Com base nesses fatores, a equipe recomendou a transferência imediata para uma escola mais próxima da residência, reduzindo o percurso a menos de quinze minutos a pé.
Reação da família e elogios à escola original
Apesar da mudança abrupta, Harry e Meghan mantiveram um posicionamento positivo em relação à escola original. Eles elogiaram publicamente o corpo docente, destacando a dedicação dos professores e o ambiente acolhedor que havia sido oferecido aos pequenos.
Em comunicado interno, a família agradeceu à direção da instituição por todo o suporte recebido nos primeiros dias de adaptação. A mensagem ressaltou que a decisão não refletiu insatisfação com a qualidade do ensino, mas sim uma necessidade urgente de garantir a segurança dos filhos.
Os representantes da escola também expressaram compreensão, afirmando que a segurança dos alunos é prioridade máxima e que estão dispostos a colaborar com quaisquer ajustes logísticos necessários.

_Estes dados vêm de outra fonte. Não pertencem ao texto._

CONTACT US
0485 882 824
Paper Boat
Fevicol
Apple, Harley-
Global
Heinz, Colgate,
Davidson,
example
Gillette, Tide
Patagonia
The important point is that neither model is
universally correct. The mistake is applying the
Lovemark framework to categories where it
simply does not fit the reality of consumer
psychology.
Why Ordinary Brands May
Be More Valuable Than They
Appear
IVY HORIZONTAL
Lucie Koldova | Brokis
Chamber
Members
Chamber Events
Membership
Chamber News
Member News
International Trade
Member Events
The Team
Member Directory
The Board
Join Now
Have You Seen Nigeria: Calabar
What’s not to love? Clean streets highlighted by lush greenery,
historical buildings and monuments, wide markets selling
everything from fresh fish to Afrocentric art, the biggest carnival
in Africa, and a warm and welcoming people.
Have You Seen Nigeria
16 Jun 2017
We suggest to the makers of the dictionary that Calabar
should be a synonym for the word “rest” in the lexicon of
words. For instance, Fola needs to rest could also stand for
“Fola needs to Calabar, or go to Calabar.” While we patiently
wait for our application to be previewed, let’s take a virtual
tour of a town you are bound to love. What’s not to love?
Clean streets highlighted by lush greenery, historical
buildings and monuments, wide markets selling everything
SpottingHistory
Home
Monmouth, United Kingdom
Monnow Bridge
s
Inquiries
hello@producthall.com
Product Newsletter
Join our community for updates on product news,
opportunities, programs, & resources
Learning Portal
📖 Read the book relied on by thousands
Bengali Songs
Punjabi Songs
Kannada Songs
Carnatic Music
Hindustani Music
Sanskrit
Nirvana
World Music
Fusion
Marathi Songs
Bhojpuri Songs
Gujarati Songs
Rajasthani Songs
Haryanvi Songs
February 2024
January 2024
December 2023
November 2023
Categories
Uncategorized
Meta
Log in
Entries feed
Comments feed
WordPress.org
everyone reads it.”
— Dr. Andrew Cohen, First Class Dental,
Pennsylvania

Impacto da volta ao Reino Unido na vida dos filhos
A transferência marca a primeira experiência escolar britânica de Archie e Lilibet, que passaram a infância em solo norte‑americano. O novo contexto traz desafios de adaptação cultural, linguística e social.
Os pequenos agora precisam se familiarizar com o currículo britânico, que difere em estrutura e conteúdo do sistema educacional dos Estados Unidos. Professores relataram que as crianças demonstram curiosidade e entusiasmo ao aprender sobre a história e a geografia do Reino Unido.
Além do aspecto acadêmico, a mudança envolve a integração com colegas que já convivem há anos na mesma escola. Atividades extracurriculares, como esportes e clubes de artes, são vistas como oportunidades para acelerar a socialização.
Especialistas em desenvolvimento infantil apontam que mudanças de ambiente, quando bem acompanhadas, podem fortalecer a resiliência das crianças. O apoio constante dos pais, aliado a um ambiente escolar seguro, facilita a transição.
Harry e Meghan também têm se dedicado a manter rotinas familiares estáveis, como horários de estudo, refeições e tempo de lazer, para minimizar o impacto da mudança.
Os analistas de imprensa sugerem que a decisão pode influenciar outras famílias de alto perfil a reavaliar rotas escolares, especialmente em áreas metropolitanas com tráfego denso.
Por fim, a situação reforça a importância de políticas públicas que garantam segurança no deslocamento de crianças, como corredores escolares protegidos e fiscalização de tráfego nas proximidades de instituições de ensino.